Important elements such as mutual trust, compassion, communication and respect are at the core of the therapeutic and fiduciary relationship shared by healthcare providers and patients. These elements are required for the healthcare provider-patient relationship to thrive, and when missing, the human quality of the relationship is lost. Care provision becomes a technicality for the care provider, and patients experience a perceived or real loss of control and increased vulnerability. To maintain the human quality of care relationships, there is an acknowledgement and acceptance that healthcare providers ought to act in good faith and in the best interest of their patients. Yet, regardless of how a healthcare provider approaches care provision and how much of their best foot they put forward, they will inevitably experience difficult encounters with patients or their families.

Photo Credit: stockcake.com. Image Description: A physician in a white coat talking to patients.
There are various reasons why difficult encounters arise. It could be due to patient and family-related issues such as fear, distrust, anxiety, and behavioural or mental conditions. Healthcare providers can also contribute to difficult encounters due to exhaustion, frustration, bias, or other personal issues. Finally, environmental or situational factors such as limited resources, or guiding healthcare policies and legislation might contribute to creating difficult encounters. Wait times to receive care in the emergency department and for many other care services in Canada are abysmal, and patients must wait a long time before healthcare providers are able attend to them.
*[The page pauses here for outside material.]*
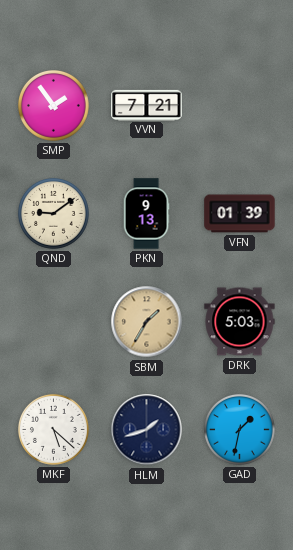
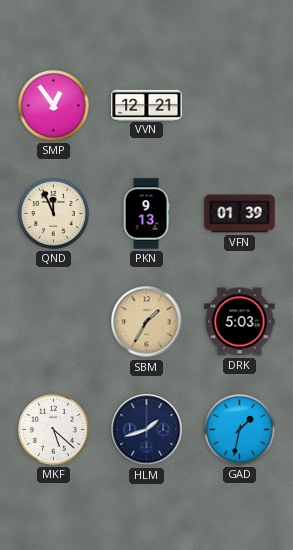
SMP: 1:54 -> 12:54
VVN: 7:21 -> 12:21
QND: 9:09 -> 11:56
These issues only help compound the distrust of the healthcare system.
When difficult therapeutic situations are not addressed properly or promptly, they evolve into difficult therapeutic relationships, and this is not without consequences. Potential outcomes of difficult therapeutic relationships include reduced quality of care provision, long-lasting distrust of the healthcare system, increased patient suffering, a threat to patient and staff safety, and reduced employee retention. Some of these consequences are palpable today as in addition to poor healthcare outcomes for patients, healthcare providers are experiencing and reporting an increase in abuse, violence, and burnout. Several polls conducted with healthcare providers reveal that abuse and violence are a reality for many healthcare providers, and staff report witnessing and experiencing an increase in violence since the start of the pandemic.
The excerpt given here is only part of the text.